- _STORED DATA_:

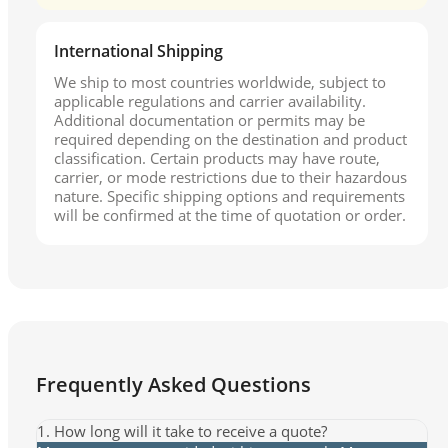
International Shipping
We ship to most countries worldwide, subject to
applicable regulations and carrier availability.
Additional documentation or permits may be
required depending on the destination and product
classification. Certain products may have route,
carrier, or mode restrictions due to their hazardous
nature. Specific shipping options and requirements
will be confirmed at the time of quotation or order.
Frequently Asked Questions
1. How long will it take to receive a quote?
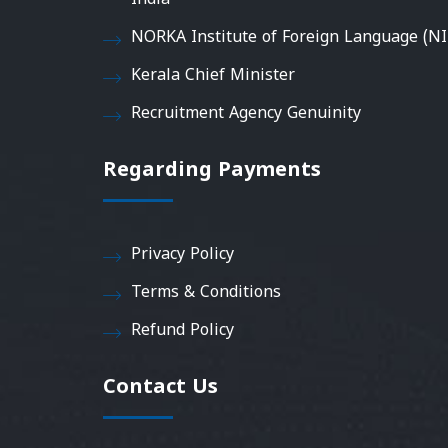
NORKA Institute of Foreign Language (NI
Kerala Chief Minister
Recruitment Agency Genuinity
Regarding Payments
Privacy Policy
Terms & Conditions
Refund Policy
Contact Us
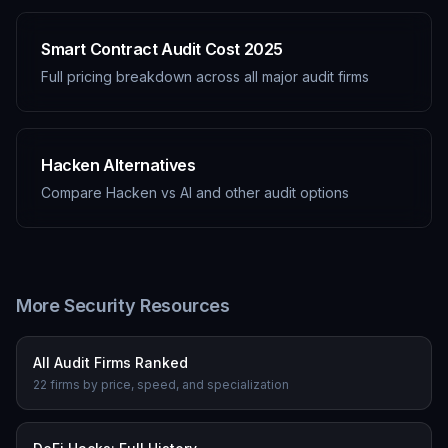
Smart Contract Audit Cost 2025
Full pricing breakdown across all major audit firms
Hacken Alternatives
Compare Hacken vs AI and other audit options
More Security Resources
All Audit Firms Ranked
22 firms by price, speed, and specialization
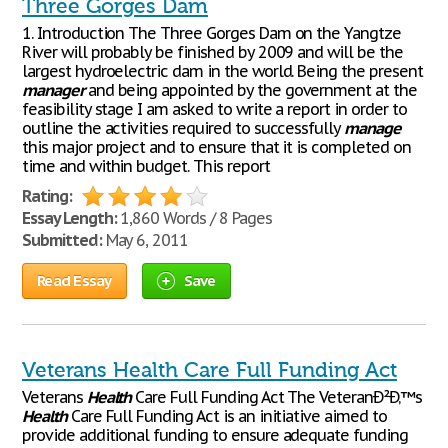
Three Gorges Dam
1. Introduction The Three Gorges Dam on the Yangtze
River will probably be finished by 2009 and will be the
largest hydroelectric dam in the world. Being the present
manager
and being appointed by the government at the
feasibility stage I am asked to write a report in order to
outline the activities required to successfully
manage
this major project and to ensure that it is completed on
time and within budget. This report
Rating:
Essay Length:
1,860 Words / 8 Pages
Submitted:
May 6, 2011
Read Essay
Save
Veterans Health Care Full Funding Act
Veterans
Health
Care Full Funding Act The VeteranÐ²Ð‚™s
Health
Care Full Funding Act is an initiative aimed to
provide additional funding to ensure adequate funding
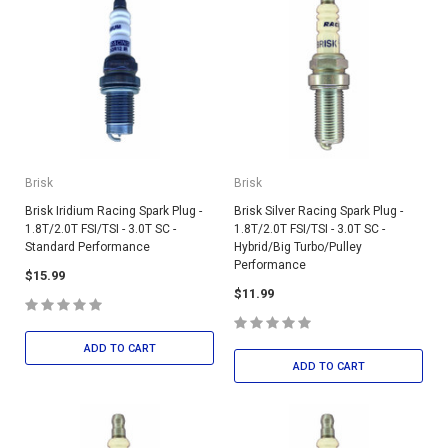
Brisk
Brisk
Brisk Iridium Racing Spark Plug -
Brisk Silver Racing Spark Plug -
1.8T/2.0T FSI/TSI - 3.0T SC -
1.8T/2.0T FSI/TSI - 3.0T SC -
Standard Performance
Hybrid/Big Turbo/Pulley
Performance
$15.99
$11.99
ADD TO CART
ADD TO CART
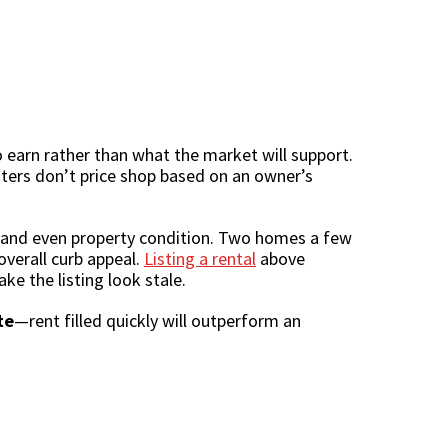
 earn rather than what the market will support.
nters don’t price shop based on an owner’s
k, and even property condition. Two homes a few
overall curb appeal.
Listing a rental
above
ke the listing look stale.
te
—rent filled quickly will outperform an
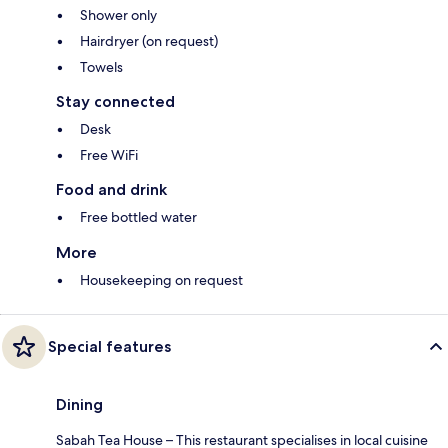
Shower only
Hairdryer (on request)
Towels
Stay connected
Desk
Free WiFi
Food and drink
Free bottled water
More
Housekeeping on request
Special features
Dining
Sabah Tea House – This restaurant specialises in local cuisine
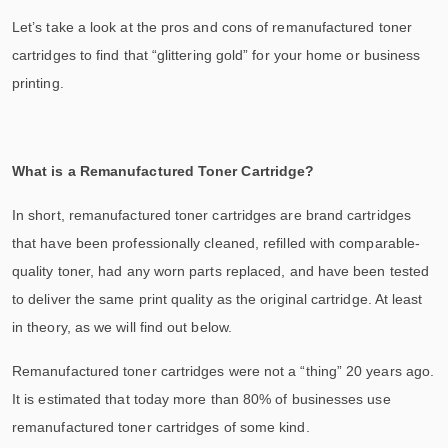
Let’s take a look at the pros and cons of remanufactured toner
cartridges to find that “glittering gold” for your home or business
printing.
What is a Remanufactured Toner Cartridge?
In short, remanufactured toner cartridges are brand cartridges
that have been professionally cleaned, refilled with comparable-
quality toner, had any worn parts replaced, and have been tested
to deliver the same print quality as the original cartridge. At least
in theory, as we will find out below.
Remanufactured toner cartridges were not a “thing” 20 years ago.
It is estimated that today more than 80% of businesses use
remanufactured toner cartridges of some kind.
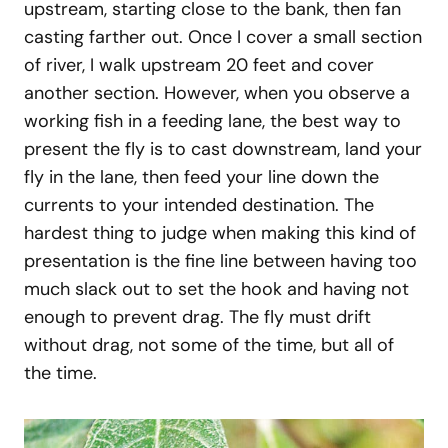
upstream, starting close to the bank, then fan
casting farther out. Once I cover a small section
of river, I walk upstream 20 feet and cover
another section. However, when you observe a
working fish in a feeding lane, the best way to
present the fly is to cast downstream, land your
fly in the lane, then feed your line down the
currents to your intended destination. The
hardest thing to judge when making this kind of
presentation is the fine line between having too
much slack out to set the hook and having not
enough to prevent drag. The fly must drift
without drag, not some of the time, but all of
the time.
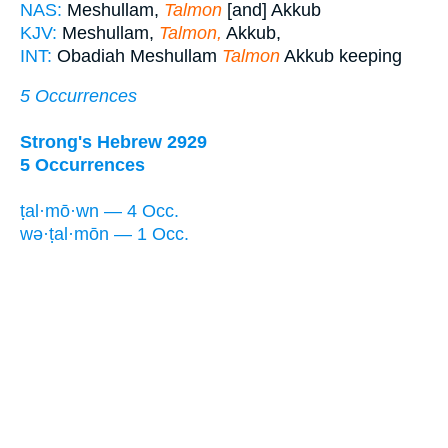
NAS:
Meshullam,
Talmon
[and] Akkub
KJV:
Meshullam,
Talmon,
Akkub,
INT:
Obadiah Meshullam
Talmon
Akkub keeping
5 Occurrences
Strong's Hebrew 2929
5 Occurrences
ṭal·mō·wn — 4 Occ.
wə·ṭal·mōn — 1 Occ.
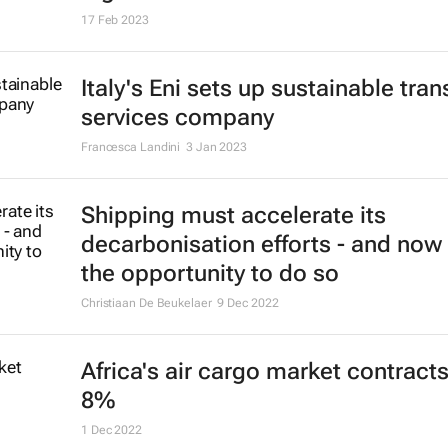
17 Feb 2023
Italy's Eni sets up sustainable tran
services company
Francesca Landini
3 Jan 2023
Shipping must accelerate its
decarbonisation efforts - and now 
the opportunity to do so
Christiaan De Beukelaer
9 Dec 2022
Africa's air cargo market contract
8%
1 Dec 2022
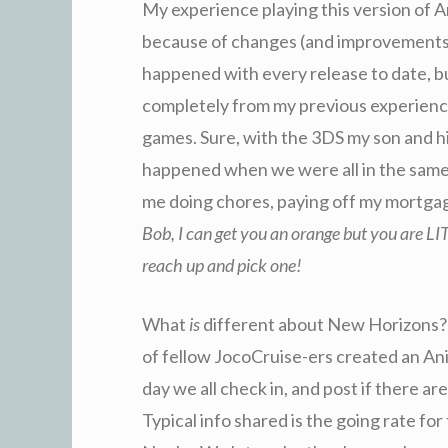
My experience playing this version of An
because of changes (and improvements)
happened with every release to date, b
completely from my previous experience
games. Sure, with the 3DS my son and his
happened when we were all in the same 
me doing chores, paying off my mortga
Bob, I can get you an orange but you are L
reach up and pick one!
What
is
different about New Horizons? I
of fellow JocoCruise-ers created an A
day we all check in, and post if there ar
Typical info shared is the going rate for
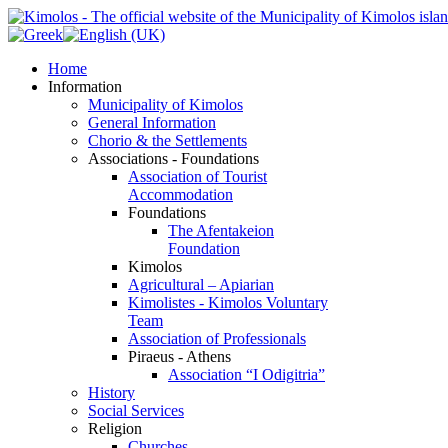
Home
Information
Municipality of Kimolos
General Information
Chorio & the Settlements
Associations - Foundations
Association of Tourist
Accommodation
Foundations
The Afentakeion
Foundation
Kimolos
Agricultural – Apiarian
Kimolistes - Kimolos Voluntary
Team
Association of Professionals
Piraeus - Athens
Association “I Odigitria”
History
Social Services
Religion
Churches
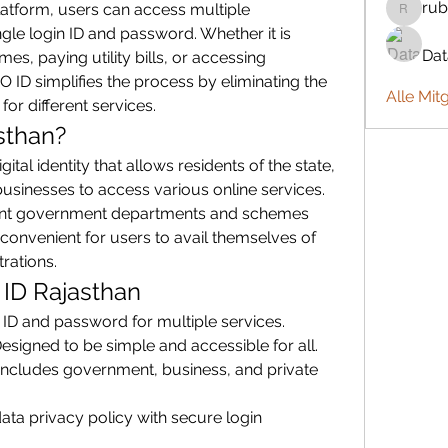
rub
platform, users can access multiple 
rubbywa
gle login ID and password. Whether it is 
Da
, paying utility bills, or accessing 
ID simplifies the process by eliminating the 
Alle Mit
for different services.
sthan?
ital identity that allows residents of the state, 
inesses to access various online services. 
rent government departments and schemes 
convenient for users to avail themselves of 
trations.
 ID Rajasthan
 ID and password for multiple services.
Designed to be simple and accessible for all.
 Includes government, business, and private 
ata privacy policy with secure login 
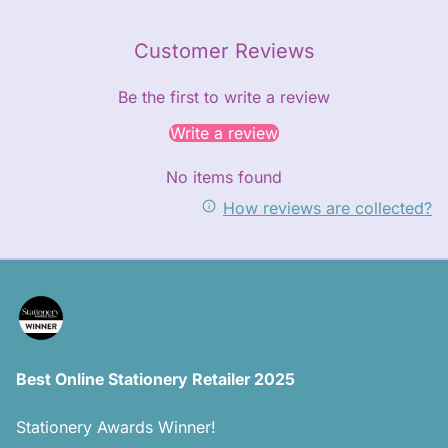
Customer Reviews
Be the first to write a review
Write a review
No items found
How reviews are collected?
Best Online Stationery Retailer 2025
Stationery Awards Winner!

- _WHAT YOU WILL DO_: From the entries above, say how many lines contain "password". Only the number is wanted.

- _WRITTEN RESPONSE_: 2